Title: A night of Prokofiev
Author: Robert Johnson
Date: May 08, 2009
NEW YORK-- American Ballet Theatre's latest programming gimmick is a mixed bill dedicated to the music of a famous Russian ballet composer. The company produced a fascinating Stravinsky evening in 2006, and a stimulating program of four Tchaikovsky ballets returned this season.
Now ABT has turned to Sergei Prokofiev, and fortunately this composer's reputation seems robust enough to withstand the deadly "All-Prokofiev Celebration" that ABT released like a plague into the Metropolitan Opera House, on Monday. With Alexei Ratmansky's inept staging of "On the Dnieper," and James Kudelka's leg-clutching "Desir" on the loose, this program is enough like the swine flu to make viewers squeal.
The evening isn't a total loss. It opens with George Balanchine's "Prodigal Son," and Herman Cornejo, making his debut in the title role, gives a performance of wondrous dramatic clarity, stirring compassion for the lad who yearns for freedom but is undone when he falls into a nest of thieves.
Ironically, Prokofiev didn't care much for ballet. According to his biographer, Harlow Robinson, he hoped to be remembered for his operas. Yet today Prokofiev's reputation as a theatrical composer rests on the success of "Prodigal," the final masterpiece created for Diaghilev's Ballets Russes in 1929, and on his "Romeo and Juliet" and "Cinderella." Prokofiev wrote more ballet music, but as the ABT program makes clear, nothing can be achieved in this line without a great choreographer to interpret it.

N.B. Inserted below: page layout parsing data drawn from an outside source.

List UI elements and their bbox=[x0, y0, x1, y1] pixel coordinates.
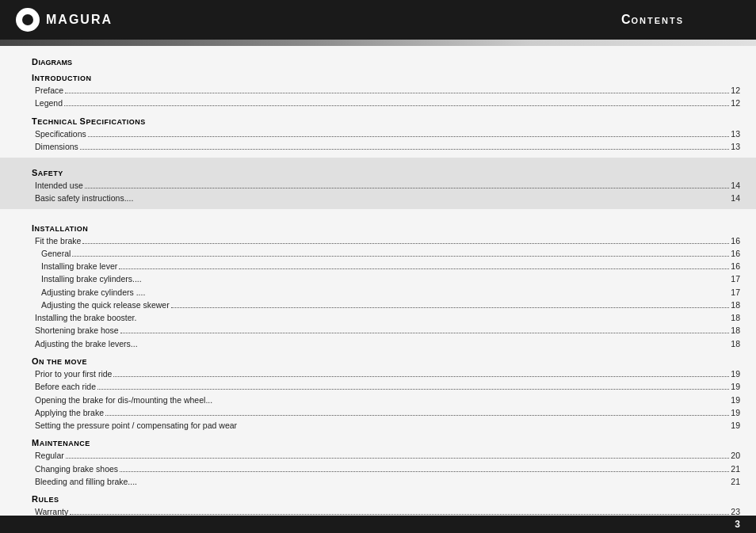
logo-area: MAGURA bbox=[0, 0, 598, 40]
section-installation: INSTALLATION Fit the brake 16 General 16… bbox=[32, 223, 740, 350]
toc-item-bleeding: Bleeding and filling brake.... 21 bbox=[32, 475, 740, 488]
toc-item-general: General 16 bbox=[32, 247, 740, 260]
heading-maintenance: MAINTENANCE bbox=[32, 438, 740, 447]
section-maintenance: MAINTENANCE Regular 20 Changing brake sh… bbox=[32, 438, 740, 488]
toc-item-warranty: Warranty 23 bbox=[32, 505, 740, 516]
heading-diagrams: DIAGRAMS bbox=[32, 57, 740, 67]
toc-item-before-ride: Before each ride 19 bbox=[32, 380, 740, 393]
toc-item-fit-brake: Fit the brake 16 bbox=[32, 234, 740, 247]
logo-inner bbox=[22, 14, 33, 25]
toc-item-adjusting-levers: Adjusting the brake levers... 18 bbox=[32, 337, 740, 350]
toc-item-adjusting-quickrelease: Adjusting the quick release skewer 18 bbox=[32, 299, 740, 311]
main-content: DIAGRAMS INTRODUCTION Preface 12 Legend … bbox=[0, 46, 756, 516]
bottom-bar: 3 bbox=[0, 516, 756, 533]
heading-installation: INSTALLATION bbox=[32, 223, 740, 233]
toc-item-pressure-point: Setting the pressure point / compensatin… bbox=[32, 419, 740, 432]
toc-item-adjusting-cylinders: Adjusting brake cylinders .... 17 bbox=[32, 286, 740, 299]
section-safety: SAFETY Intended use 14 Basic safety inst… bbox=[0, 158, 756, 209]
toc-item-opening-brake: Opening the brake for dis-/mounting the … bbox=[32, 394, 740, 406]
toc-item-intended-use: Intended use 14 bbox=[32, 179, 740, 192]
toc-item-shortening-hose: Shortening brake hose 18 bbox=[32, 324, 740, 337]
toc-item-dimensions: Dimensions 13 bbox=[32, 140, 740, 153]
contents-title: CONTENTS bbox=[621, 13, 684, 27]
heading-rules: RULES bbox=[32, 494, 740, 504]
toc-item-first-ride: Prior to your first ride 19 bbox=[32, 367, 740, 380]
section-technical-specs: TECHNICAL SPECIFICATIONS Specifications … bbox=[32, 116, 740, 154]
section-rules: RULES Warranty 23 bbox=[32, 494, 740, 516]
toc-item-applying-brake: Applying the brake 19 bbox=[32, 406, 740, 419]
toc-item-changing-brake-shoes: Changing brake shoes 21 bbox=[32, 463, 740, 475]
page-number: 3 bbox=[735, 519, 740, 530]
toc-item-preface: Preface 12 bbox=[32, 84, 740, 97]
section-diagrams: DIAGRAMS bbox=[32, 57, 740, 67]
stripe-divider bbox=[0, 40, 756, 46]
toc-item-specifications: Specifications 13 bbox=[32, 128, 740, 140]
heading-technical-specs: TECHNICAL SPECIFICATIONS bbox=[32, 116, 740, 126]
brand-name: MAGURA bbox=[46, 13, 113, 27]
toc-item-installing-lever: Installing brake lever 16 bbox=[32, 260, 740, 272]
contents-label-area: CONTENTS bbox=[598, 0, 756, 40]
toc-item-regular: Regular 20 bbox=[32, 449, 740, 462]
toc-item-basic-safety: Basic safety instructions.... 14 bbox=[32, 192, 740, 204]
section-on-the-move: ON THE MOVE Prior to your first ride 19 … bbox=[32, 356, 740, 432]
logo-icon bbox=[16, 8, 40, 32]
toc-item-installing-booster: Installing the brake booster. 18 bbox=[32, 311, 740, 324]
heading-on-the-move: ON THE MOVE bbox=[32, 356, 740, 366]
header: MAGURA CONTENTS bbox=[0, 0, 756, 40]
heading-introduction: INTRODUCTION bbox=[32, 73, 740, 82]
section-introduction: INTRODUCTION Preface 12 Legend 12 bbox=[32, 73, 740, 110]
toc-item-installing-cylinders: Installing brake cylinders.... 17 bbox=[32, 272, 740, 285]
toc-item-legend: Legend 12 bbox=[32, 97, 740, 109]
heading-safety: SAFETY bbox=[32, 168, 740, 177]
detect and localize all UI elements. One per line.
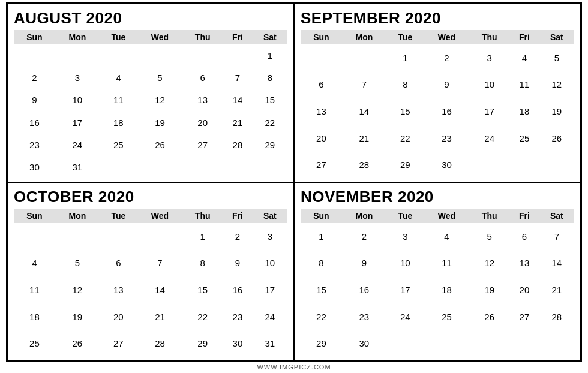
cal-day[interactable]: 4 xyxy=(424,223,469,250)
cal-day[interactable]: 28 xyxy=(342,151,386,178)
cal-day[interactable]: 24 xyxy=(469,125,509,152)
cal-day[interactable]: 10 xyxy=(55,89,100,111)
cal-day[interactable]: 25 xyxy=(424,303,469,330)
cal-day[interactable]: 21 xyxy=(342,125,386,152)
cal-day[interactable]: 23 xyxy=(424,125,469,152)
cal-day[interactable]: 16 xyxy=(424,98,469,125)
cal-day[interactable]: 9 xyxy=(424,71,469,98)
cal-day[interactable]: 24 xyxy=(386,303,424,330)
cal-day[interactable]: 24 xyxy=(253,303,287,330)
cal-day[interactable]: 1 xyxy=(301,223,342,250)
cal-day[interactable]: 13 xyxy=(509,250,539,277)
cal-day[interactable]: 12 xyxy=(469,250,509,277)
cal-day[interactable]: 17 xyxy=(253,276,287,303)
cal-day[interactable]: 7 xyxy=(342,71,386,98)
cal-day[interactable]: 6 xyxy=(509,223,539,250)
cal-day[interactable]: 30 xyxy=(14,156,55,178)
cal-day[interactable]: 7 xyxy=(223,67,252,89)
cal-day[interactable]: 4 xyxy=(100,67,137,89)
cal-day[interactable]: 2 xyxy=(14,67,55,89)
cal-day[interactable]: 10 xyxy=(253,250,287,277)
cal-day[interactable]: 16 xyxy=(342,276,386,303)
cal-day[interactable]: 17 xyxy=(386,276,424,303)
cal-day[interactable]: 28 xyxy=(223,134,252,156)
cal-day[interactable]: 8 xyxy=(182,250,223,277)
cal-day[interactable]: 27 xyxy=(100,330,137,357)
cal-day[interactable]: 17 xyxy=(469,98,509,125)
cal-day[interactable]: 5 xyxy=(137,67,182,89)
cal-day[interactable]: 15 xyxy=(301,276,342,303)
cal-day[interactable]: 19 xyxy=(55,303,100,330)
cal-day[interactable]: 11 xyxy=(509,71,539,98)
cal-day[interactable]: 4 xyxy=(14,250,55,277)
cal-day[interactable]: 24 xyxy=(55,134,100,156)
cal-day[interactable]: 10 xyxy=(386,250,424,277)
cal-day[interactable]: 14 xyxy=(342,98,386,125)
cal-day[interactable]: 18 xyxy=(424,276,469,303)
cal-day[interactable]: 1 xyxy=(386,44,424,71)
cal-day[interactable]: 14 xyxy=(223,89,252,111)
cal-day[interactable]: 30 xyxy=(342,330,386,357)
cal-day[interactable]: 1 xyxy=(253,44,287,67)
cal-day[interactable]: 11 xyxy=(100,89,137,111)
cal-day[interactable]: 26 xyxy=(469,303,509,330)
cal-day[interactable]: 18 xyxy=(509,98,539,125)
cal-day[interactable]: 19 xyxy=(539,98,574,125)
cal-day[interactable]: 20 xyxy=(301,125,342,152)
cal-day[interactable]: 12 xyxy=(55,276,100,303)
cal-day[interactable]: 13 xyxy=(301,98,342,125)
cal-day[interactable]: 7 xyxy=(539,223,574,250)
cal-day[interactable]: 7 xyxy=(137,250,182,277)
cal-day[interactable]: 25 xyxy=(100,134,137,156)
cal-day[interactable]: 29 xyxy=(301,330,342,357)
cal-day[interactable]: 6 xyxy=(100,250,137,277)
cal-day[interactable]: 9 xyxy=(223,250,252,277)
cal-day[interactable]: 22 xyxy=(253,111,287,133)
cal-day[interactable]: 27 xyxy=(182,134,223,156)
cal-day[interactable]: 21 xyxy=(137,303,182,330)
cal-day[interactable]: 8 xyxy=(386,71,424,98)
cal-day[interactable]: 16 xyxy=(14,111,55,133)
cal-day[interactable]: 19 xyxy=(137,111,182,133)
cal-day[interactable]: 30 xyxy=(223,330,252,357)
cal-day[interactable]: 2 xyxy=(342,223,386,250)
cal-day[interactable]: 21 xyxy=(223,111,252,133)
cal-day[interactable]: 31 xyxy=(253,330,287,357)
cal-day[interactable]: 28 xyxy=(137,330,182,357)
cal-day[interactable]: 1 xyxy=(182,223,223,250)
cal-day[interactable]: 3 xyxy=(55,67,100,89)
cal-day[interactable]: 11 xyxy=(14,276,55,303)
cal-day[interactable]: 12 xyxy=(539,71,574,98)
cal-day[interactable]: 10 xyxy=(469,71,509,98)
cal-day[interactable]: 25 xyxy=(14,330,55,357)
cal-day[interactable]: 29 xyxy=(182,330,223,357)
cal-day[interactable]: 18 xyxy=(100,111,137,133)
cal-day[interactable]: 3 xyxy=(469,44,509,71)
cal-day[interactable]: 2 xyxy=(223,223,252,250)
cal-day[interactable]: 6 xyxy=(182,67,223,89)
cal-day[interactable]: 18 xyxy=(14,303,55,330)
cal-day[interactable]: 22 xyxy=(386,125,424,152)
cal-day[interactable]: 3 xyxy=(386,223,424,250)
cal-day[interactable]: 22 xyxy=(182,303,223,330)
cal-day[interactable]: 8 xyxy=(253,67,287,89)
cal-day[interactable]: 12 xyxy=(137,89,182,111)
cal-day[interactable]: 15 xyxy=(386,98,424,125)
cal-day[interactable]: 16 xyxy=(223,276,252,303)
cal-day[interactable]: 15 xyxy=(253,89,287,111)
cal-day[interactable]: 21 xyxy=(539,276,574,303)
cal-day[interactable]: 5 xyxy=(539,44,574,71)
cal-day[interactable]: 17 xyxy=(55,111,100,133)
cal-day[interactable]: 2 xyxy=(424,44,469,71)
cal-day[interactable]: 20 xyxy=(182,111,223,133)
cal-day[interactable]: 5 xyxy=(55,250,100,277)
cal-day[interactable]: 9 xyxy=(342,250,386,277)
cal-day[interactable]: 28 xyxy=(539,303,574,330)
cal-day[interactable]: 29 xyxy=(386,151,424,178)
cal-day[interactable]: 4 xyxy=(509,44,539,71)
cal-day[interactable]: 23 xyxy=(14,134,55,156)
cal-day[interactable]: 27 xyxy=(509,303,539,330)
cal-day[interactable]: 26 xyxy=(55,330,100,357)
cal-day[interactable]: 15 xyxy=(182,276,223,303)
cal-day[interactable]: 22 xyxy=(301,303,342,330)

Ratmansky is not a great choreographer -- far from it -- despite the fawning that accompanied his appointment last year as ABT's first "artist in residence." Unlike his compatriot, Boris Eifman, whose "Onegin" sums up the tragedy of contemporary Russia while linking it to historic themes, Ratmansky's work is conceptually empty. In contrast with "Prodigal Son," in which each gesture and group leaves a searing impression, "On the Dnieper" lacks arresting images. Its movement invention is as drab as the gray fences in the little Russian village which designer Simon Pastukh has set in a nearly monochromatic spring landscape.
Dancers haul flowering trees and fences around, but although the scene shifts, the most remarkable alteration in the characters' circumstances seems to take place during a single afternoon. Sergei, a soldier (Marcelo Gomes), returns home, and before he has even removed his boots he has lost interest in his old girlfriend, Natalia (Veronika Part) and has upset the wedding plans of Olga (Paloma Herrera) and Olga's fiance (David Hallberg), not to mention upsetting all their parents.
Reunions, life-altering decisions and a betrothal ceremony are all crammed together senselessly with no one displaying a moment's hesitation. Fortunately two peasant lads are on hand to catch Sergei's mother when she faints. The choreographer has stationed them expectantly behind her, a laughable detail that betrays Ratmansky's cluelessness. The lovers' clucking, vodka-swilling parents wouldn't be in the piece at all, if it didn't have a void that desperately needed filling.
Reviving a little-known Prokofiev ballet score still seems like a good idea. His music for "Chout," "Le Pas d'Acier," and even "Ala and Lolli" are fair game. It will take a genuine choreographic talent, however, to bring these ballets to life.